We’ll be working with and navigating the file path on GitHub throughout this workshop, so you will get more exposure to it as we go along.
11.8 A visual walkthrough of working with files on GitHub
Show this diagram and explain it to the learners, as well as the state of the files in the repository at each step.
Before we get into hands-on work with files on GitHub in the next session, we’ll briefly do a walkthrough of what happens when you add or modify files stored in a Git repository. In Figure 11.4, we have a hypothetical series of commits (i.e., actions or changes) done in a Git repository. Each commit is shown as a “circle” or “dot” on a line that forms the Git history. The messages beside each commit are the commit message describing what the commit is about.
As we make changes to files or folders in the repository another commit is created.
The name “main” in the diagram is the default name of the “branch” that contains the saved commits in the Git history log. We won’t cover branches in this workshop.
When we look at the files that exist in the repository with each new commit, they look like:
Create repo with README: ‘README.md’
recipes/ └── README.md
Add a new recipe file: ‘toup.md’
recipes/ ├── README.md └── toup.md <- new file
Fix a typo: ‘soup.md’
recipes/ ├── README.md └── soup.md <- typo fix
Move file to new folder: ‘soups/tomato.md’
recipes/ ├── README.md └── soup/ <- new folder └── tomato.md <- moved file
Add a new recipe file: ‘baked-goods/cookies.md’
recipes/ ├── README.md ├── soup/ │ └── tomato.md └── baked-goods/ <- new folder └── cookies.md <- new file
Because the Git history consists of these connected commits that each contain changes, we’re able to see exactly what was changed. You can even go back to the state of the folder or file and see the exact contents that existed at that point in time.
Why is this important and useful? Because we humans have imperfect memories, so having it recorded in a history log makes it much easier to recall what you or your collaborators were doing at a specific point in time as well as when a specific change was added and why.
11.9 💬 Discussion activity: Explain the basics of Git and GitHub
Time: ~4 minutes.
Learning is about recalling and explaining something in your own words. And since Git is such a fundamentally different way of working with and thinking about files, this discussion activity aims to help solidify what we’ve covered so far about Git and GitHub. So:
- Take ~1 minute to silently explain to yourself what you understood the basics of Git and GitHub are.

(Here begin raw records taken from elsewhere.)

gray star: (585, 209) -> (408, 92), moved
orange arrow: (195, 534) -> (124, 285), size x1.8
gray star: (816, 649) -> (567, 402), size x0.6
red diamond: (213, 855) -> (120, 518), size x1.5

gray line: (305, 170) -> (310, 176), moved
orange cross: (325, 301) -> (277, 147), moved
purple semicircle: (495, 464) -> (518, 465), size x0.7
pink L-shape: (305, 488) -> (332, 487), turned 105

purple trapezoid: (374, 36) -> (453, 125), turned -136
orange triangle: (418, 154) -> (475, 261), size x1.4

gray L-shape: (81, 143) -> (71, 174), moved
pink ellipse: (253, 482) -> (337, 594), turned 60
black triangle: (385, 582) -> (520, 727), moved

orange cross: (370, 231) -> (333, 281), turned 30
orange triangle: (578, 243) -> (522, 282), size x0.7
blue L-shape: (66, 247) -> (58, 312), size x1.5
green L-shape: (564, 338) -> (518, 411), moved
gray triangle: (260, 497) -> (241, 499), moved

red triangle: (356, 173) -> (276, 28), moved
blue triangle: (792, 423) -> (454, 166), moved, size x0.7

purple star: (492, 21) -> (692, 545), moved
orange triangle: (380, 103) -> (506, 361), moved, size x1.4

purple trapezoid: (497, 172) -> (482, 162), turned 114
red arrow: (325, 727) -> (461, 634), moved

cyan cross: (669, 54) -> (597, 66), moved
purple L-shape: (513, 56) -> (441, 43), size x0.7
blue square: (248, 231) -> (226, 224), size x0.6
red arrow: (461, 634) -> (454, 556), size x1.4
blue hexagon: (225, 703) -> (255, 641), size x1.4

- Pair up with your neighbour and for the next 3 minutes, take turns (1.5 minutes each) explaining to each other what you understand about the basics of Git and GitHub. Try to come to a shared understanding of what it is, how to work with it, and how it’s different from other ways of working with files.
11.10 Summary
- Git is a version control software that tracks changes to files in a repository. It allows you to see what changes were made, who made them, when they were made, and why they were made.
- A Git repository is a folder that contains all the files and sub-folders for a project.
- GitHub is a company and website that hosts Git repositories and adds tools to help you work with files in a repository.
- GitHub’s landing page as well as its navigation bar has several quick links to commonly used areas of GitHub (such as the “Create new” button, notifications inbox and issues)
- File paths are the location of a file or folder in a filesystem.
- Each change to a file in a repository creates a new commit in the Git history log, each with its own commit message (when working on GitHub).
- Commits are connected to each other creating the history of changes made within a repository.